Por coronel ® Noel Domínguez Morera (Noel)
Ocupó responsabilidades de dirección en los cuerpos de Seguridad del Estado
Cuando se conmemoran 40 años de su desaparición física este 6 de julio, vivencias y memorias imborrables revolotean en mi mente sobre quien con gallardía y feroz resolución defendió a Cuba en cuanto estrado subió.
El apelativo de “Canciller de la Dignidad” se lo ganó en San José, Costa Rica, a finales de agosto de 1960, cuando ante las denuncias de Cuba en la Organización de Estados Americanos (OEA), anunció su retirada del recinto y aseveró: «Me voy con mi pueblo y con mi pueblo se van también los pueblos de nuestra América».
Recuerdo que, a principios de diciembre de 1964, acudimos a él en nombre de la juventud del Ministerio del Interior (Minint), para invitarlo a que nos hablara en el teatro de la institución sobre Pablo de la Torriente Brau en el aniversario 28 de su caída en Majadahonda, combatiendo como internacionalista a las hordas fascistas en España.
La conversación se extendió como acostumbraba dado su verbo fluido e intenso, lleno de gestualidades altisonantes, una de las cuales llamó mi atención.
Era la peculiar manera que sacaba, con sus delgados y huesudos dedos de la mano derecha, del bolsillo delantero y alto de su guayabera bien limpia pero arrugada, sus continuos cigarrillos extrayéndolos de la caja sin evidenciar esta.
“¿Qué miras? Son Chesterfield; así quemo al imperio”. Me había pillado y quedé al descubierto sin pretextos para aludir, pero peor fue su desenfado: “¿No me digas que me vas a echar pa’lante en tu oficio? Todo el mundo lo sabe”.
Y continuó explayándose con sus recuerdos sobre Pablo, como si el incidente no hubiera acontecido y mucho menos esperar respuesta, que por otra parte mi anodino estupor no habría hilvanado.
TRAS UNA RÍSPIDA CONVERSACIÓN
En otra ocasión, en el verano de 1970, me designaron para una importante misión en un país caribeño; era mi primer viaje al exterior después de ingresar al Minint.
Como parte de la extemporánea e improvisada explicación, el comandante Manuel Piñeiro -con su peculiar estilo de impartir confianza y adiestrar con ejemplos prácticos-, me llevó con él al salón continuo.
Allí, a altas horas de la madrugada, Roa había convocado al embajador europeo de un importante país que aún mantenía colonia, a donde debía viajar.
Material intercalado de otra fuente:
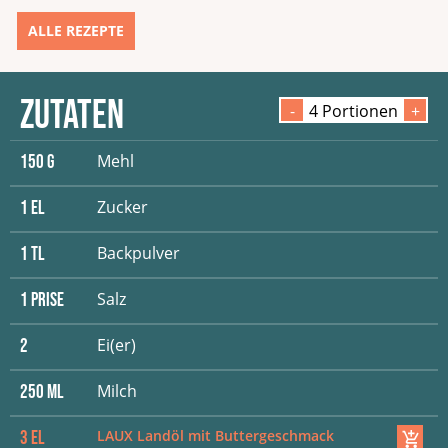
ALLE REZEPTE
Zutaten
-
4
Portion
en
+
Mehl
150
G
Zucker
1
EL
Backpulver
1
TL
Salz
1
Prise
Ei(er)
2
Milch
250
ML
LAUX Landöl mit Buttergeschmack
3
EL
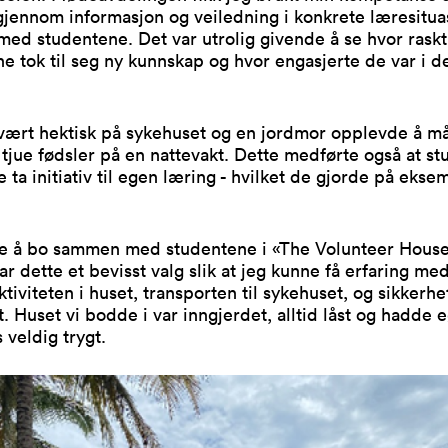
jennom informasjon og veiledning i konkrete læresitua
d studentene. Det var utrolig givende å se hvor raskt
e tok til seg ny kunnskap og hvor engasjerte de var i d
svært hektisk på sykehuset og en jordmor opplevde å må
tjue fødsler på en nattevakt. Dette medførte også at s
e ta initiativ til egen læring - hvilket de gjorde på ekse
te å bo sammen med studentene i «The Volunteer House
ar dette et bevisst valg slik at jeg kunne få erfaring me
ktiviteten i huset, transporten til sykehuset, og sikkerhe
. Huset vi bodde i var inngjerdet, alltid låst og hadde 
 veldig trygt.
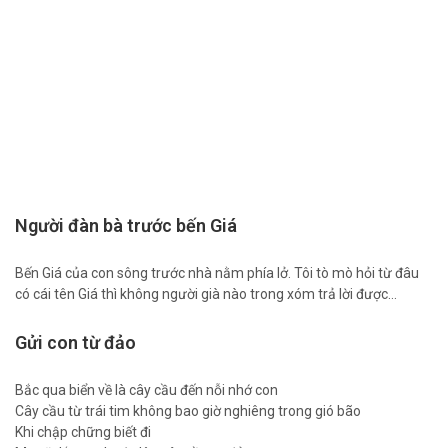
Người đàn bà trước bến Giá
Bến Giá của con sông trước nhà nằm phía lở. Tôi tò mò hỏi từ đâu
có cái tên Giá thì không người già nào trong xóm trả lời được…
Gửi con từ đảo
Bắc qua biển về là cây cầu đến nỗi nhớ con
Cây cầu từ trái tim không bao giờ nghiêng trong gió bão
Khi chập chững biết đi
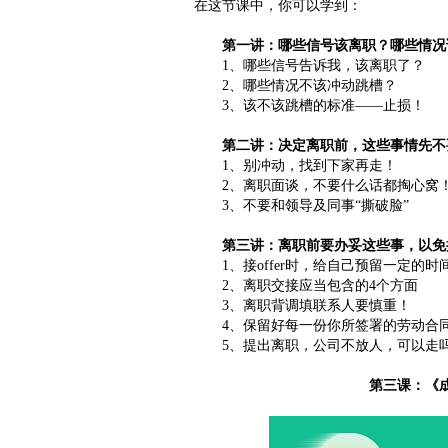
在这节课中，你可以学到：
第一讲：哪些信号该离职？哪些情况
1、哪些信号告诉我，该离职了？
2、哪些情况不该冲动跳槽？
3、该不该跳槽的标准——止损！
第二讲：决定离职前，这些事情先不
1、别冲动，找到下家再走！
2、离职面谈，不要什么话都掏心窝
3、不要和领导及同事“撕破脸”
第三讲：离职前要办妥这些事，以免
1、接offer时，给自己预留一定的时
2、离职交接应当包含的4个方面
3、离职背调填联系人要慎重！
4、保留好每一份你所签署的劳动合
5、提出离职，公司不放人，可以走
第三课：《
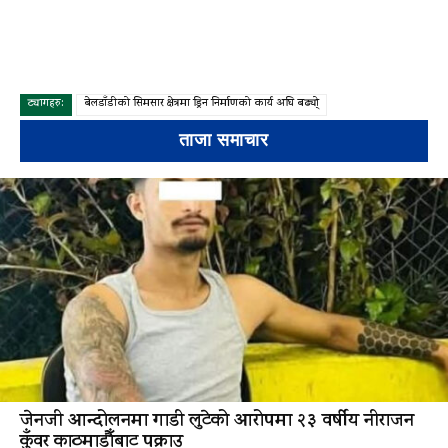
ट्यागहरु:
बेलडाँडीको सिमसार क्षेत्रमा ड्रिन निर्माणको कार्य अघि बढ्यो्
ताजा समाचार
जेनजी आन्दोलनमा गाडी लुटेको आरोपमा २३ वर्षीय नीराजन
कुँवर काठमाडौँबाट पक्राउ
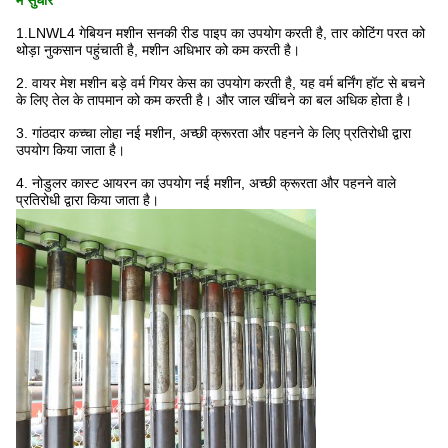
में सुधार
1.LNWL4 गेबियन मशीन सनकी रीड पाइप का उपयोग करती है, तार कोटिंग परत को
थोड़ा नुकसान पहुंचाती है, मशीन अधिभार को कम करती है।
2. वायर मेश मशीन बड़े वर्म गियर केस का उपयोग करती है, यह वर्म बर्निंग हॉट से बचने
के लिए तेल के तापमान को कम करती है। और जाल खींचने का बल अधिक होता है।
3. गांठदार कच्चा लोहा नई मशीन, अच्छी क्रूरता और पहनने के लिए प्रतिरोधी द्वारा
उपयोग किया जाता है।
4. नोडुलर कास्ट आयरन का उपयोग नई मशीन, अच्छी क्रूरता और पहनने वाले
प्रतिरोधी द्वारा किया जाता है।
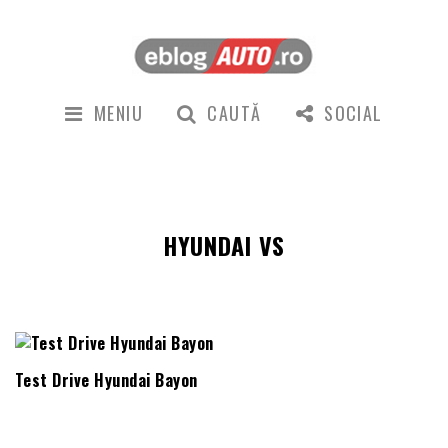
MENIU
CAUTĂ
SOCIAL
HYUNDAI VS
Test Drive Hyundai Bayon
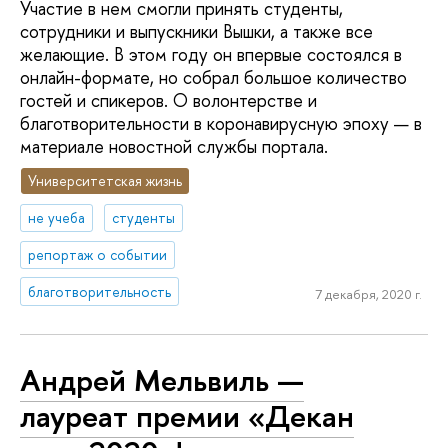
Участие в нем смогли принять студенты,
сотрудники и выпускники Вышки, а также все
желающие. В этом году он впервые состоялся в
онлайн-формате, но собрал большое количество
гостей и спикеров. О волонтерстве и
благотворительности в коронавирусную эпоху — в
материале новостной службы портала.
Университетская жизнь
не учеба
студенты
репортаж о событии
благотворительность
7 декабря, 2020 г.
Андрей Мельвиль —
лауреат премии «Декан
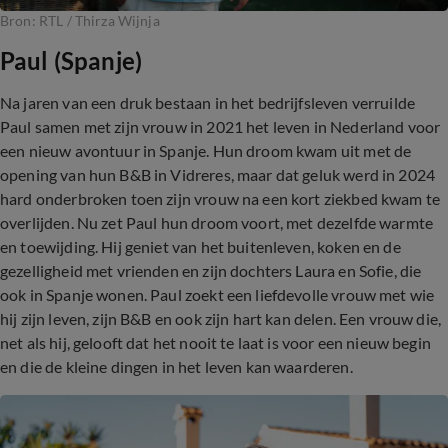
Bron: RTL / Thirza Wijnja
Paul (Spanje)
Na jaren van een druk bestaan in het bedrijfsleven verruilde
Paul samen met zijn vrouw in 2021 het leven in Nederland voor
een nieuw avontuur in Spanje. Hun droom kwam uit met de
opening van hun B&B in Vidreres, maar dat geluk werd in 2024
hard onderbroken toen zijn vrouw na een kort ziekbed kwam te
overlijden. Nu zet Paul hun droom voort, met dezelfde warmte
en toewijding. Hij geniet van het buitenleven, koken en de
gezelligheid met vrienden en zijn dochters Laura en Sofie, die
ook in Spanje wonen. Paul zoekt een liefdevolle vrouw met wie
hij zijn leven, zijn B&B en ook zijn hart kan delen. Een vrouw die,
net als hij, gelooft dat het nooit te laat is voor een nieuw begin
en die de kleine dingen in het leven kan waarderen.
Cuál no sería la sobresaltada expectación, no solo mía sino también del Comandante Barbarroja, como llamábamos a Piñeiro, cuando finalizada la ríspida conversación que observábamos por el resquicio de un ventanal, Roa abruptamente se puso en pie detrás del escritorio extendiéndole la mano al concurrente diplomático.
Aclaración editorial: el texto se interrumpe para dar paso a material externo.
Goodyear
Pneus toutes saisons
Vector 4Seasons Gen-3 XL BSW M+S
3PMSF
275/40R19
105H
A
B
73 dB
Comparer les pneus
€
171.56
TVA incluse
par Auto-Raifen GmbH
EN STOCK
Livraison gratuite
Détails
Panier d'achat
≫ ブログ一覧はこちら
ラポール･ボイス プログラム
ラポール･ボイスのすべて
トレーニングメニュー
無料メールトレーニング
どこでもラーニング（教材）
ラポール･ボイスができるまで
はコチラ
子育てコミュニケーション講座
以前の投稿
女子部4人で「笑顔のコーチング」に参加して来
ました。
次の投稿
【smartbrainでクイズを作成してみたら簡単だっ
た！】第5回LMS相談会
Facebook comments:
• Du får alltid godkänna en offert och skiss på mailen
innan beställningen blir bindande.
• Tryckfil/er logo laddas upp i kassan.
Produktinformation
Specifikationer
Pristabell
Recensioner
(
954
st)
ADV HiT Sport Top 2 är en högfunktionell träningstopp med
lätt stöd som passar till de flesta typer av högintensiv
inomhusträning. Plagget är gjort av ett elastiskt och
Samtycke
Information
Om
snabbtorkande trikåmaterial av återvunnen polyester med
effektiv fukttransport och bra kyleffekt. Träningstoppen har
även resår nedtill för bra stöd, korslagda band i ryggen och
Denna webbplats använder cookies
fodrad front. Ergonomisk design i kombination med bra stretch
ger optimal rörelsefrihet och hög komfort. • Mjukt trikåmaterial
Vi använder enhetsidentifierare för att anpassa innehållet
Dio por terminada la áspera cita y dejó exhibir, bajo el riguroso saco, cuello y corbata, unos despampanantes calzoncillos “mata pasión”.
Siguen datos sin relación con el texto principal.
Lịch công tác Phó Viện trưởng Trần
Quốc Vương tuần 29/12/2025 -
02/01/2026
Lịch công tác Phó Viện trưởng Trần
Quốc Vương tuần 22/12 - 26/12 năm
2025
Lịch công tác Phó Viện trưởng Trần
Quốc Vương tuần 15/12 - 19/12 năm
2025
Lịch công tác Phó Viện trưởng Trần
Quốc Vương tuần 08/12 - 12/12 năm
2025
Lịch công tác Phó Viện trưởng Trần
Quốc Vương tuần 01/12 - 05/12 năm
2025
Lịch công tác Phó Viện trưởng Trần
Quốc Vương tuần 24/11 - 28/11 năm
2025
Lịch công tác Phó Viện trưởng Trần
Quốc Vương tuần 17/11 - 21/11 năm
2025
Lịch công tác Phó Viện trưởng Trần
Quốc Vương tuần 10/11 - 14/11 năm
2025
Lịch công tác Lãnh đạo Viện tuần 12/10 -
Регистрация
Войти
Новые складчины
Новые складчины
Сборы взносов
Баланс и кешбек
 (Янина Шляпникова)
«¿De qué se asombra, excelencia?», Roa lo espetó. “Yo lo convoqué a mi despacho de ministro de Relaciones Exteriores de un país tan soberano como el suyo y usted se presentó en pullover”.
La rojiza faz del diplomático se tornó mucho más colorada y no atinó a responder absolutamente nada, encaminándose atropelladamente hacia la puerta, solo contestándole: “Usted tiene toda la razón, ministro, discúlpeme”.
MODESTIA Y SENCILLEZ
Hubo otras vivencias con el hombre que sentó cátedra en la diplomacia mundial. Roa fue ocurrente y, sobre todo, lo caracterizó la modestia y sencillez.
Al triunfo de la Revolución cubana, el Comandante en Jefe Fidel Castro tuvo en él un intérprete idóneo de sus concepciones sobre la diplomacia revolucionaria.
Primero fungió como embajador de Cuba ante la OEA y luego como Ministro de Estado, lo que pasaría a ser tiempo después Ministro de Relaciones Exteriores, cargo que ocupó hasta 1976.
En su papel de ejecutor de la política exterior de la Cuba revolucionaria, llevó a todos los confines del mundo la voz de una nación independiente, de un país que transformó su actitud plegada a los intereses de Washington en principios, siempre en la defensa de causas justas y nobles.